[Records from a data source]
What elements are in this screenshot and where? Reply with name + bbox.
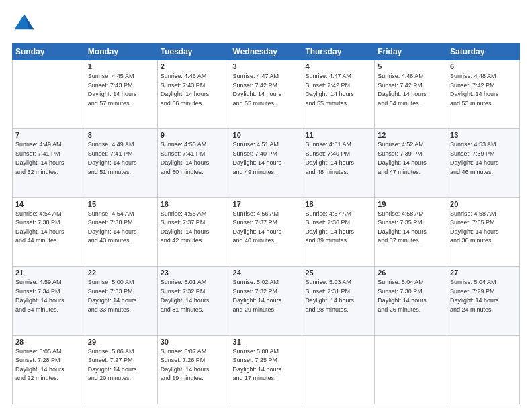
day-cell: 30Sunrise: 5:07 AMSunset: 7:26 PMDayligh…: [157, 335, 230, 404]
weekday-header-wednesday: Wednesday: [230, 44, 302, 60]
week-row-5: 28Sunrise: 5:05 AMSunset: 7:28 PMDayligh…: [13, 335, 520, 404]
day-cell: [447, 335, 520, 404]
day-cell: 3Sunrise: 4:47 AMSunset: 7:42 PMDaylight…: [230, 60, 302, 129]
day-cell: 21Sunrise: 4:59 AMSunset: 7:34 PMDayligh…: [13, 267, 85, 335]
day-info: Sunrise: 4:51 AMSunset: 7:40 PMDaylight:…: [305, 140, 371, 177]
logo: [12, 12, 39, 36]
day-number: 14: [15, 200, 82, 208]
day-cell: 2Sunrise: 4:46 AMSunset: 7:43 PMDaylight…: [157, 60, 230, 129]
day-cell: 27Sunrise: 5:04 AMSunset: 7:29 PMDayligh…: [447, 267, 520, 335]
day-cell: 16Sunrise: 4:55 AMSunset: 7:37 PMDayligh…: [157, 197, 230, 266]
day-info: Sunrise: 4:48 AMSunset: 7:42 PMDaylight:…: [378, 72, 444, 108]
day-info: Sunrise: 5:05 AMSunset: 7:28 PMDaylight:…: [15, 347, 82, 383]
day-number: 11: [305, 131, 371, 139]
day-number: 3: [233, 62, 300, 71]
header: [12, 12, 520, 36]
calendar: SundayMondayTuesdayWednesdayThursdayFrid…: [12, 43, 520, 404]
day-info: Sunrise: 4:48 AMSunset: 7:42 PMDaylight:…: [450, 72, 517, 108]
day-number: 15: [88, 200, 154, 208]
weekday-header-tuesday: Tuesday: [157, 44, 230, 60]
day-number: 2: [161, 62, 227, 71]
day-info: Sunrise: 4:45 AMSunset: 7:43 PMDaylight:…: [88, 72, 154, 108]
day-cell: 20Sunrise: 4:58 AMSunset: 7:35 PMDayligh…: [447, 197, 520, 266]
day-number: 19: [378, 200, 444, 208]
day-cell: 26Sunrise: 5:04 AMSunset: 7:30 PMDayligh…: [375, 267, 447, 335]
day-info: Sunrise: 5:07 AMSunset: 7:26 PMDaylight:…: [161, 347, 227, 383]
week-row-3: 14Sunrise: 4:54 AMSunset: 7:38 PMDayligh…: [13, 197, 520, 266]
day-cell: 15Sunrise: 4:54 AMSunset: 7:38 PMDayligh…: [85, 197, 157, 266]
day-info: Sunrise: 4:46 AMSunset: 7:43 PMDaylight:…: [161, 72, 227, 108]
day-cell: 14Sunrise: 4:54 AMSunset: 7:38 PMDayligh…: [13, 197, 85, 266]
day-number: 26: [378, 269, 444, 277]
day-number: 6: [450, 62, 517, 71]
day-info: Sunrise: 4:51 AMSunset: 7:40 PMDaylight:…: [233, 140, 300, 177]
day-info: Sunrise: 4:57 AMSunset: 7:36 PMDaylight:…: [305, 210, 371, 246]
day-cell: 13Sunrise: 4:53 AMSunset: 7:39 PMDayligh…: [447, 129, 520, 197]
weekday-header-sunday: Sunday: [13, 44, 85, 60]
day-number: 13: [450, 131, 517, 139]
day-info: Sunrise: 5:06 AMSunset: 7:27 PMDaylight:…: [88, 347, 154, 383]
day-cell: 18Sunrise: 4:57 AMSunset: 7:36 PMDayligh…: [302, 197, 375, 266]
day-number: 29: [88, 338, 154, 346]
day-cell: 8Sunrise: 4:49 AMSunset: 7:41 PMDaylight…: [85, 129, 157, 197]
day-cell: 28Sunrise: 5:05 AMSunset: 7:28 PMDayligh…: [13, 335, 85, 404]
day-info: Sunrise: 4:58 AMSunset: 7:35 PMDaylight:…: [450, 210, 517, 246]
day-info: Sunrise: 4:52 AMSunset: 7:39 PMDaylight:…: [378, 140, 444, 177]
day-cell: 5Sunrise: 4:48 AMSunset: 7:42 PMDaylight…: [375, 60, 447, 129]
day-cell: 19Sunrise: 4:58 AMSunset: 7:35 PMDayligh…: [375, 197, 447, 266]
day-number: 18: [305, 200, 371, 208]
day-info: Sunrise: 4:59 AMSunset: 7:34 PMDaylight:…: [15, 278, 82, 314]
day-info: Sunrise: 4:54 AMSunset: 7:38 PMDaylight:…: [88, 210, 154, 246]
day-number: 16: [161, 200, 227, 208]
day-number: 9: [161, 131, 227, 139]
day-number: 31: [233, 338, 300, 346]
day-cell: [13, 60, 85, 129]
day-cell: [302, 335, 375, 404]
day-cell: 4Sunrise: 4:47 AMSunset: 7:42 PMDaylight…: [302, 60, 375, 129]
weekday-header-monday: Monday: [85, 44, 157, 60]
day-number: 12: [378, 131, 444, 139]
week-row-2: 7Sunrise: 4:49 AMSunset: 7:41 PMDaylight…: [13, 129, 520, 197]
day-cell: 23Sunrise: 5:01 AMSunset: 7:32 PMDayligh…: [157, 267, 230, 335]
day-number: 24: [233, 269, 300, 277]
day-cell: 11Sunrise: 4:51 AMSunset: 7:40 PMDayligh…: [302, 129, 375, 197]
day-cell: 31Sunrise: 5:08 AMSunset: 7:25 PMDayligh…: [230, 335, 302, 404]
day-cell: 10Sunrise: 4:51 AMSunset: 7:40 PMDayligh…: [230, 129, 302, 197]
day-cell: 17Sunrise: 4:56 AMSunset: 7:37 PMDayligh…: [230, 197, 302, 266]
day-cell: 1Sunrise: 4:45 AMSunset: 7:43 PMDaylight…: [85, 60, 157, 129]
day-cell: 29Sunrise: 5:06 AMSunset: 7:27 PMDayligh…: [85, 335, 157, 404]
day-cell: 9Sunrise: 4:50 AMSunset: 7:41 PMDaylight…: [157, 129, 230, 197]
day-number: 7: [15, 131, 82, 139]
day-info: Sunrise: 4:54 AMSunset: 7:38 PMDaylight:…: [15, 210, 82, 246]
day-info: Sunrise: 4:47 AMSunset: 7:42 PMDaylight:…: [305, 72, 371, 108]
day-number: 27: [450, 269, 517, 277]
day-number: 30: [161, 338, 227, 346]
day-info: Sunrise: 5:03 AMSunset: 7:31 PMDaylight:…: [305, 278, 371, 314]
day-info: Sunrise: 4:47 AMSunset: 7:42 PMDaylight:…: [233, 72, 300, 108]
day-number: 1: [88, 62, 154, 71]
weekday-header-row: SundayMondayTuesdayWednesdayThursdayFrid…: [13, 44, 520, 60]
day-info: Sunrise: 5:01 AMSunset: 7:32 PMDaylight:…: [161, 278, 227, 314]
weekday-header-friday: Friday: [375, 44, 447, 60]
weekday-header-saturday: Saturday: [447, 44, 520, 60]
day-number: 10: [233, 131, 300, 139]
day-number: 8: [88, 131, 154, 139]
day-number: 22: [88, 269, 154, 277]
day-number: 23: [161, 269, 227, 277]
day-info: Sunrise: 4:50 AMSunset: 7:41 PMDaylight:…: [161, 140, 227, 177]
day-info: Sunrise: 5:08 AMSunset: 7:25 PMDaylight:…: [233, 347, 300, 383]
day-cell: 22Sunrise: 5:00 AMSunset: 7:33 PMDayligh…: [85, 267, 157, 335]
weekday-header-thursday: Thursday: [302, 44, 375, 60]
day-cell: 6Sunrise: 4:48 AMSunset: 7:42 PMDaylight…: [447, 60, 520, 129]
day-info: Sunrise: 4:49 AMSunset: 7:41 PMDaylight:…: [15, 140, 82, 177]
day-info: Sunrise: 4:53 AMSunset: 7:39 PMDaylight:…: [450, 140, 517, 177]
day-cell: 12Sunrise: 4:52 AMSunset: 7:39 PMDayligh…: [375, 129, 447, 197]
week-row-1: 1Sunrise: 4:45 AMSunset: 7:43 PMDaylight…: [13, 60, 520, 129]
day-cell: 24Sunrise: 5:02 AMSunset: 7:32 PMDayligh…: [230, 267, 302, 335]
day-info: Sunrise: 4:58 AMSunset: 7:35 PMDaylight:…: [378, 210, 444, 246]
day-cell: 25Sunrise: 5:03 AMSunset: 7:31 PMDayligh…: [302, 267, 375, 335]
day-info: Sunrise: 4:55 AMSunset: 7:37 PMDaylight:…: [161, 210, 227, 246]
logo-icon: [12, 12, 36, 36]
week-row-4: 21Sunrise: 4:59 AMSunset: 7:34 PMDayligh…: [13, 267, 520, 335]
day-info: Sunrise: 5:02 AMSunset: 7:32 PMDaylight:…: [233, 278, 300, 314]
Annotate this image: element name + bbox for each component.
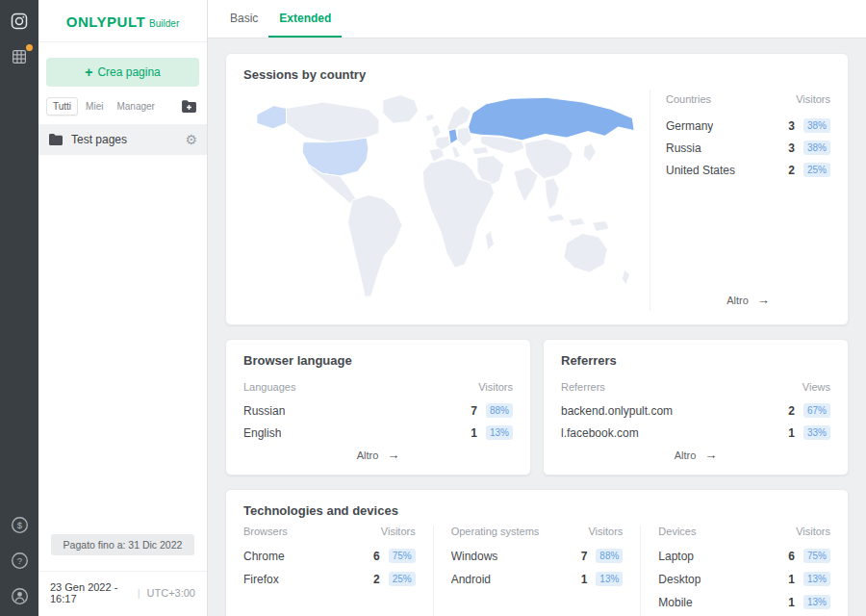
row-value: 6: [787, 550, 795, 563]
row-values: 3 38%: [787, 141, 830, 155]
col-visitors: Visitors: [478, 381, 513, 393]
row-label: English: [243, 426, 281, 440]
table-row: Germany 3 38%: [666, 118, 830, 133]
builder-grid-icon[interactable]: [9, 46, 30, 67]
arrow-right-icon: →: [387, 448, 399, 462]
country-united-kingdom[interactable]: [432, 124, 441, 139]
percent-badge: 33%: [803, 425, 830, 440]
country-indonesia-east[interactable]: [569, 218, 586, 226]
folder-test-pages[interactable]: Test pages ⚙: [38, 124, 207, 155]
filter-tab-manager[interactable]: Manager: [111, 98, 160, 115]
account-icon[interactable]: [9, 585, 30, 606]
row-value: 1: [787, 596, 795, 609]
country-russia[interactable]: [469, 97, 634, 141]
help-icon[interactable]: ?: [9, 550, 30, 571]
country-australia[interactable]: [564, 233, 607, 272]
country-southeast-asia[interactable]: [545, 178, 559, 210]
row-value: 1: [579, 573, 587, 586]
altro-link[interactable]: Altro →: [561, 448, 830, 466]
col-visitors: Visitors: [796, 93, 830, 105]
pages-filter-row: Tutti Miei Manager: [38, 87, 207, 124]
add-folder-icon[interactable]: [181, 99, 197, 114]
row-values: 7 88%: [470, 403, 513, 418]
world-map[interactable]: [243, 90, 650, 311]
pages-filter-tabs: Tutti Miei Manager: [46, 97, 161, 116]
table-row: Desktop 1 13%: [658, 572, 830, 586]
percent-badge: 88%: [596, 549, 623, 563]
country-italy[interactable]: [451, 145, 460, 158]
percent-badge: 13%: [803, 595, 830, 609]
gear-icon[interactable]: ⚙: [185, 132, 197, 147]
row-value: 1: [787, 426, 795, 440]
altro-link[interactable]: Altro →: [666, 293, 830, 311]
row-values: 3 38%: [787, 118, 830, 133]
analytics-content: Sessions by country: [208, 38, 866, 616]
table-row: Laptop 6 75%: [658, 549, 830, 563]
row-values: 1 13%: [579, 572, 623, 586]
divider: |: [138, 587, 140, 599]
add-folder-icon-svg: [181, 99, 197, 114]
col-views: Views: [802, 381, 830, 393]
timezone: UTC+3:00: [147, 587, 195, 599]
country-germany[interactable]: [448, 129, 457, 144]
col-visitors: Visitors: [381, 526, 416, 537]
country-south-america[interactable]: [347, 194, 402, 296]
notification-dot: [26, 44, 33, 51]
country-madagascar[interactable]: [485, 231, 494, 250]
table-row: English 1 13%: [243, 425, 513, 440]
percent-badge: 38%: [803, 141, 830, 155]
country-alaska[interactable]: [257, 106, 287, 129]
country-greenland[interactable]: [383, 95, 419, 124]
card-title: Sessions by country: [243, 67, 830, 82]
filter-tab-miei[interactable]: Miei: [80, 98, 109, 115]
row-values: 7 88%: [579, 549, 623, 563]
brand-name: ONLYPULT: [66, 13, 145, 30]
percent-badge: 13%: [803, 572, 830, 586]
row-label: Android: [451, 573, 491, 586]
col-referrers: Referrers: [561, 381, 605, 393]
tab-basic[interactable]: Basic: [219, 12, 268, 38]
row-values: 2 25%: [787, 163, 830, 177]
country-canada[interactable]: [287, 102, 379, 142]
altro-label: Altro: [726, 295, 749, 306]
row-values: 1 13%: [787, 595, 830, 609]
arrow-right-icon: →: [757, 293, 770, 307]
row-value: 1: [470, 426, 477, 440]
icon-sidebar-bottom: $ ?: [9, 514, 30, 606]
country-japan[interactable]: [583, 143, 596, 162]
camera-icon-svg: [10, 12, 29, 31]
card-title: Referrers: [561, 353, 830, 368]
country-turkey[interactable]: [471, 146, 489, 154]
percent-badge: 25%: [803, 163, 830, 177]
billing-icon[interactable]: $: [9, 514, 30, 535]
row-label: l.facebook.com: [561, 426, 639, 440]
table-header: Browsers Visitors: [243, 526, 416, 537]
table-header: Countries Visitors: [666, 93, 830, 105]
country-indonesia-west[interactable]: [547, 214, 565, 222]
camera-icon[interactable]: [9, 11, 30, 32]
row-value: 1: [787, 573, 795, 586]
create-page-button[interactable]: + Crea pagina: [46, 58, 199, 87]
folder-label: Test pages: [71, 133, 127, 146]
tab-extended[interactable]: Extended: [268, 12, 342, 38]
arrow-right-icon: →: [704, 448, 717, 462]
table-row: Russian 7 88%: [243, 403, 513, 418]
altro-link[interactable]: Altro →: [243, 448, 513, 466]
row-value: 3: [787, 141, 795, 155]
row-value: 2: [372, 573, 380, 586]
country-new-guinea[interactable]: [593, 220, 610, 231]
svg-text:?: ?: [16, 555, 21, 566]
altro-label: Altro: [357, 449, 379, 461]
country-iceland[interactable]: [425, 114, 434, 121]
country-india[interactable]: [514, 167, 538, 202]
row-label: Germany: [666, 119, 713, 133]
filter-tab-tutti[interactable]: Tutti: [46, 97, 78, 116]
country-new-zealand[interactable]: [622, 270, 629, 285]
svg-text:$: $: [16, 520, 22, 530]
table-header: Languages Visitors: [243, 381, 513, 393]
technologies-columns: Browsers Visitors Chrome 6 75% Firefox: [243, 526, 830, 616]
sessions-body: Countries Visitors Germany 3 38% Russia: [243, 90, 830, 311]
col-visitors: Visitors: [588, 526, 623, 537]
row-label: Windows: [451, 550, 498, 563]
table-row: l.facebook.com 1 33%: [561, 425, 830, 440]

_Task to complete:_ All lines in the records above with "text" need to be found and copied.

_Answer below:_
svg-text:?: ?: [16, 555, 21, 566]
svg-text:$: $: [16, 520, 22, 530]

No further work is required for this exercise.